- [YOUR OBJECTIVE]:
Search the records for the string "roches" and copy every line where it turns up.

- [DATASET ENTRIES]:
»»

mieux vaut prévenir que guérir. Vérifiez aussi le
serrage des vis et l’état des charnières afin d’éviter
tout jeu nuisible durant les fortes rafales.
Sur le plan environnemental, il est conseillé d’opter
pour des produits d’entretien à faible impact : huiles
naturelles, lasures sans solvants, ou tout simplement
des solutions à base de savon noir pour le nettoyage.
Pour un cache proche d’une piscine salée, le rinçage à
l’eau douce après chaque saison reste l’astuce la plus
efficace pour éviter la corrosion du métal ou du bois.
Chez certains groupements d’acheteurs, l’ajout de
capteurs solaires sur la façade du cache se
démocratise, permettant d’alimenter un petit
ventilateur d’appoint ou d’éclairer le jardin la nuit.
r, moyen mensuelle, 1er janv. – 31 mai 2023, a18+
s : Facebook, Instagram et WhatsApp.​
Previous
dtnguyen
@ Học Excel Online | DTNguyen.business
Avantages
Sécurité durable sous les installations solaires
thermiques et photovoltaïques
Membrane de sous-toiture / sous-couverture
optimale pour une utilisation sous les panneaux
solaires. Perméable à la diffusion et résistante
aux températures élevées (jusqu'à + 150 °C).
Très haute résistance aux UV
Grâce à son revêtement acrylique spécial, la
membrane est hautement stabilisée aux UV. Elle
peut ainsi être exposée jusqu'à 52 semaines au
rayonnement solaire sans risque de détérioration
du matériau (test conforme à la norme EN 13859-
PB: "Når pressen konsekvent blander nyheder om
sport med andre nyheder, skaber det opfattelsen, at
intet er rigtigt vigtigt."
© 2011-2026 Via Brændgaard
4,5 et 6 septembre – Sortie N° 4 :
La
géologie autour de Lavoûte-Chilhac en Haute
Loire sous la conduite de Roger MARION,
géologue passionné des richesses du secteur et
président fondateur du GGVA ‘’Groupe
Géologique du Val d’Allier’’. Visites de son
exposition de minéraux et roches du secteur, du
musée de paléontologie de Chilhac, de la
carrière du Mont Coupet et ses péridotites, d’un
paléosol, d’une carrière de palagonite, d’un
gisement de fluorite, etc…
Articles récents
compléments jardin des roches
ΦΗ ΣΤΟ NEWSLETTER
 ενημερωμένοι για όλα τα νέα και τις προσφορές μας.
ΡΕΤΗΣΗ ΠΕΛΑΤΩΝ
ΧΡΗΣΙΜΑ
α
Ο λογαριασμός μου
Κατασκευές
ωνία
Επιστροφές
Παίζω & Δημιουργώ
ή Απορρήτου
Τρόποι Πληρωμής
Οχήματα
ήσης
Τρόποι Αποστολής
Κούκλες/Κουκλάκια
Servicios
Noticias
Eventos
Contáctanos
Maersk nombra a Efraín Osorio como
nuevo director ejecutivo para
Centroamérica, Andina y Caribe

««

- [TASK SOLUTION]:
exposition de minéraux et roches du secteur, du
compléments jardin des roches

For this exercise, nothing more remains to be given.